Cross-Channel train services to be cheaper to run as operator cuts charges
Cross-Channel train services serving new destinations will be cheaper to run under a scheme to grow international rail travel from the UK.
London St Pancras Highspeed (LSPH), which owns and operates the railway and stations from the capital to the Channel tunnel, said it would slash charges for operators planning new routes.
Eurostar is the sole existing operator between the UK and Europe, with regular direct trains reaching only Paris and Brussels, as engineering work affects the Amsterdam route until May.
LSPH, formerly known as HS1 Ltd, said the “significant financial incentives” would lower costs for any and all additional international services, but with particular benefits for those calling at different stations or introducing new trains.
It said the track between St Pancras International and the Channel tunnel was effectively half-empty, with only 50% of potential train paths used.
LSPH will also discount certain charges for intermediate stations – hoping to attract services back to the Kent stops of Ebbsfleet and Ashford abandoned by Eurostar.
While hopes for further international rail services through the tunnel have been raised and dashed before, the chief executive of LSPH, Robert Sinclair, said the growth of high-speed rail in Europe, increasing passenger demand and the removal of impediments to new entrants were now aligning.
Sinclair said the incentive scheme, due to take effect from the end of May, was a “groundbreaking proposal”.
He said: “We are enabling operators to expand their services, increase the network of destinations they serve and invest in new rolling stock. Our ambition is to make rail the preferred mode of travel to Europe, and we know that high-speed rail can reduce carbon emissions by up to 96% compared with flying.”
Sinclair said there was opportunity for growth on existing routes, as people were hoping to connect onwards in Paris or Brussels, adding that there was “significant generational demand” from younger people: “Growth will come our way more than aviation.”
The scheme will cut up to 50% off certain charges paid by operators on the first year of new services – including any additional trains put on by the current sole operator, Eurostar – while overall track access charges could also be reduced if the high-speed line was used more fully, Sinclair said.
The operator is charged about £7,600 on the track from London to Folkestone at present and there would be approximately a £2,000 reduction on a new route, with a smaller discount in the next two years.
There could be an outlay of £40m-£60m from LSPH, although that sum would be a fraction of the revenues it could expect to earn from a growth in the number of services on the route.
The rail regulator, the Office of Rail and Road, this week said Eurostar was able to make room in its Temple Mills depot for competitors hoping to start international rail services.
Virgin Group said it meant “the last hurdle” had been cleared in its ambition to run trains to France and beyond.

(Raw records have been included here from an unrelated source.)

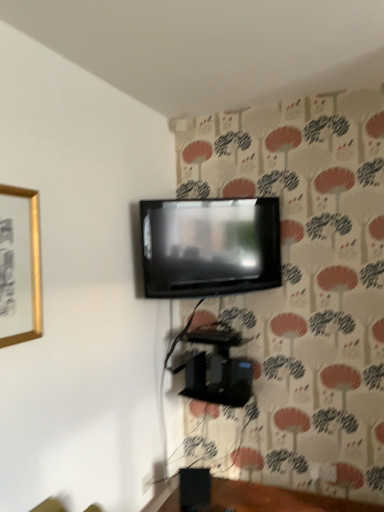 Question: From the image's perspective, is black matte speaker at lower center above or below gold metallic picture frame at upper left?

Choices:
 (A) below
 (B) above

Answer: (A)

Question: In the image, is black matte speaker at lower center on the left side or the right side of gold metallic picture frame at upper left?

Choices:
 (A) left
 (B) right

Answer: (B)

Question: Which object is positioned closest to the black matte speaker at lower center?

Choices:
 (A) gold metallic picture frame at upper left
 (B) matte black tv at upper center
 (C) black glossy speaker at lower center

Answer: (C)

Question: Considering the real-world distances, which object is closest to the gold metallic picture frame at upper left?

Choices:
 (A) black matte speaker at lower center
 (B) matte black tv at upper center
 (C) black glossy speaker at lower center

Answer: (B) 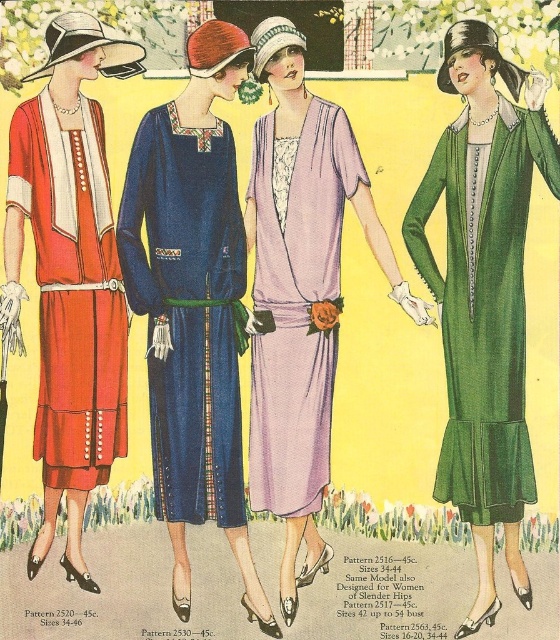 Looking at the vintage advertisement, there are two dresses at the center of the image. The velvet blue dress at center and the lavender silk dress at center. Which dress is wider?

The velvet blue dress at center is wider than the lavender silk dress at center.

You are a fashion designer observing this vintage ad. You notice the shiny green coat at right and the lavender silk dress at center. Which one is positioned closer to the viewer?

The shiny green coat at right is closer to the viewer because the lavender silk dress at center is behind it.

Based on the coordinates provided in the image, where exactly is the velvet blue dress at center located?

The velvet blue dress at center is located at the coordinates point (193, 305). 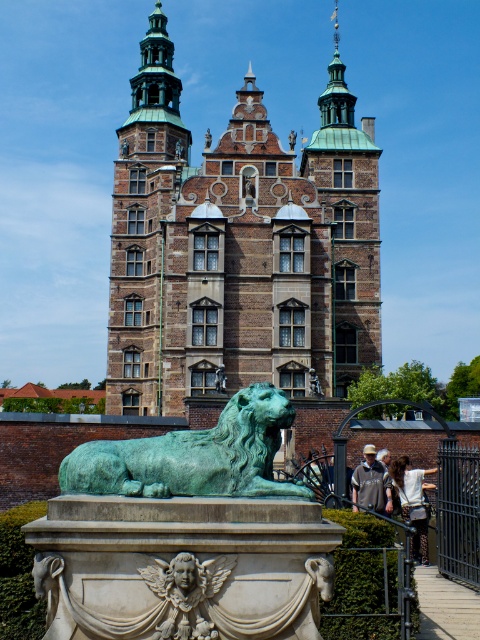 Question: Estimate the real-world distances between objects in this image. Which object is closer to the gray fabric jacket at lower center?

Choices:
 (A) white cotton shirt at lower right
 (B) green stone tower at center

Answer: (A)

Question: Does green stone tower at center have a smaller size compared to gray fabric jacket at lower center?

Choices:
 (A) no
 (B) yes

Answer: (A)

Question: Estimate the real-world distances between objects in this image. Which object is closer to the carved stone cherub at center?

Choices:
 (A) green patina bronze lion at center
 (B) green stone tower at center

Answer: (A)

Question: Which object is the closest to the gray fabric jacket at lower center?

Choices:
 (A) green patina stone lion at center
 (B) light brown hair at lower right
 (C) green patina lion at center
 (D) carved stone cherub at center

Answer: (B)

Question: Can you confirm if white cotton shirt at lower right is positioned below green patina stone lion at center?

Choices:
 (A) yes
 (B) no

Answer: (A)

Question: Does white cotton shirt at lower right appear over green patina lion at center?

Choices:
 (A) no
 (B) yes

Answer: (A) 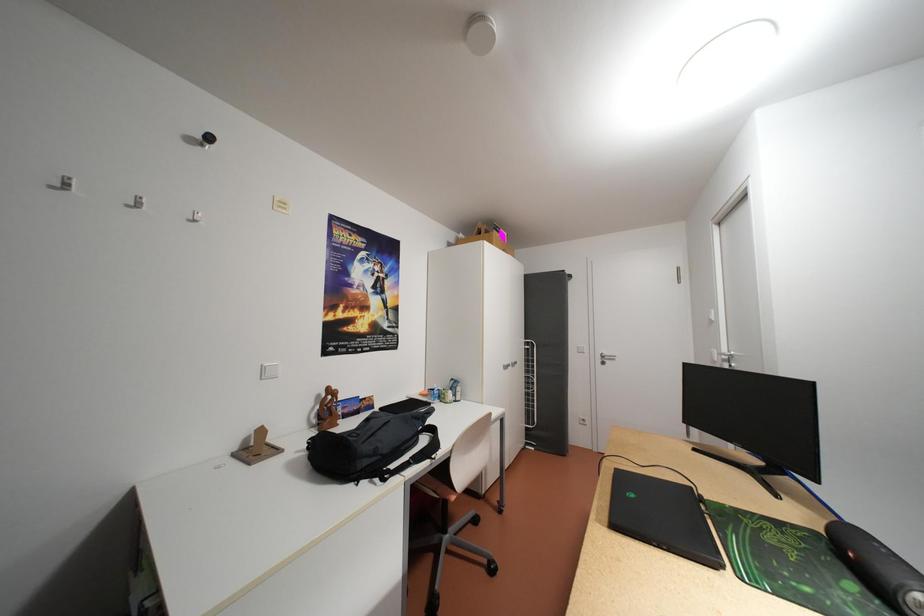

Two other potential entrants are the Spanish firm Evolyn and British startup Gemini Trains.
Getlink, the owner of Eurotunnel, is also pushing for new routes and competition to Eurostar.
Sinclair said the combination of factors meant a “step-change” in the availability of trains to Europe was coming – including plans for redevelopment of parts of St Pancras and faster check-in and boarding, upping the capacity from about 2,000 passengers an hour to nearly 5,000.
He said: “This is a system, and there are a lot of parties working to achieve this – and the government is very supportive. It wants economic growth, sustainable travel and better relationships with Europe, and we tick all of those boxes.”
A spokesperson for Eurostar said: “Eurostar welcomes any incentives which enable more sustainable international travel and support our plans to run more services. Our ambitions are why we’re also investing in key international stations like St Pancras and the Temple Mills depot to create more space.”